Para pembaharu Indonesia tidak berhenti pada Abduh saja, banyak di
antara mereka yang menggali lebih dalam dari sumber-sumber yang
dipergunakan oleh Abduh yaitu dari Ibnu Taimiyah dan Ibnu al Qoyyi.
5
Mereka juga berusaha untuk menafsirkan sendiri sumber dasar Islam.
Sejak akhir abad 19 banyak pemikir Belanda termasuk Snouck
Hurgronje dan Hazeu melihat Islam bukan saja sebagai agama yang
resmi dianut oleh sebagian besar rakyat di Hindia Belanda tetapi juga
sebagai simbol dari kebangsaan dalam pengertian suku bangsa dan etnis.
Bila saja anak negeri merasa diinjak, pada Islamlah mereka menemukan
pemecahannya.
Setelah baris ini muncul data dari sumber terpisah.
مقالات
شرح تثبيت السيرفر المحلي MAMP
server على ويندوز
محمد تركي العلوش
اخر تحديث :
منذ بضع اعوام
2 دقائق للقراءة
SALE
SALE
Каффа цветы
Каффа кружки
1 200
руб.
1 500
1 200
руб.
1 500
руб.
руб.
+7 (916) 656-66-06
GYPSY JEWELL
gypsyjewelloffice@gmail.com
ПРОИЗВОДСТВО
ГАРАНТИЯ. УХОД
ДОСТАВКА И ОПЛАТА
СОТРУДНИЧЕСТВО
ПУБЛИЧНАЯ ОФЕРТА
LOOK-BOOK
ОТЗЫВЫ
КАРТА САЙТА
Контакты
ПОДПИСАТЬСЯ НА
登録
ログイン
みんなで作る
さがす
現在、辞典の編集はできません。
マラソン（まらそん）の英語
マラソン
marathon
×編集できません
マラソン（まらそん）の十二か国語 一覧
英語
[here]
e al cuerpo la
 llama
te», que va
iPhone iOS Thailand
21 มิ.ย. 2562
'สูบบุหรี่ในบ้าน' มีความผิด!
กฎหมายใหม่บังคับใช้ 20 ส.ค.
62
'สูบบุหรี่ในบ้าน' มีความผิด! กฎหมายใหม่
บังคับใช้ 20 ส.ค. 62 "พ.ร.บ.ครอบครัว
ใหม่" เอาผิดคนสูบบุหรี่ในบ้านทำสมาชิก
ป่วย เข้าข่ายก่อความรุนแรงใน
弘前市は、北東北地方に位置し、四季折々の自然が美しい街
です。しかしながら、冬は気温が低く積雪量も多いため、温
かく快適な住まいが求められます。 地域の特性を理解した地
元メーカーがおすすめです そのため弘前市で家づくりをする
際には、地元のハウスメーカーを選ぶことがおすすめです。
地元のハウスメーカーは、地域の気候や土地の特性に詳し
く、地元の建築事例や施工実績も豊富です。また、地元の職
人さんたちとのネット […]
Mereka akan bergerak dan berbuat atau berontak di
bawah panji-panji Islam. Untuk itulah mengapa Belanda terus
melakukan penyebaran pendidikan barat sebagai upaya membendung
derasnya pengaruh Islam. Akhir abad ke-19 memang ditandai dengan
kecenderungan untuk mempersamakan Islam dengan bangsa. Sebagai
contoh Budi Utomo dalam rancangan rumah tangga dan perumusan
programnya (1912) mencantumkan memajukan Islam sebagai salah satu
tujuannya. Atau kehadiran Sarekat Islam (1911) serta merta mendapat
sambutan yang hangat dimana-mana tidak hanya di Pulau Jawa tetapi
kemudian ke Sulawesi dan Sumatera. Untuk itulah selama ideologi
belum dirumuskan, SI terbuka bagi siapa saja. Tetapi serentak ketika
asumsi SI yang telah dipengaruhi ajaran sosialis marxis mewujudkan
dirinya dalam perumusan yang lebih tegas maka perpecahan tak bisa
dihindarkan. Hasrat SI untuk memperjuangkan ‘kemajuan; bagi rakyat
kecil ‘bangsa Islam’ dalam konteks masyarakat kolonial juga membuka
kesempatan bagi munculnya Marxisme yang Islamistis. Hal inilah yang
tegas disuarakan Haji Miscbah di Surakarta dan Haji Datuk Batuah di
Padang Panjang. Dengan peralatan ilmu keagamaan, kedua ulama ini
menyuarakan kesejajaran tujuan perjuangan Islam dan komunisme.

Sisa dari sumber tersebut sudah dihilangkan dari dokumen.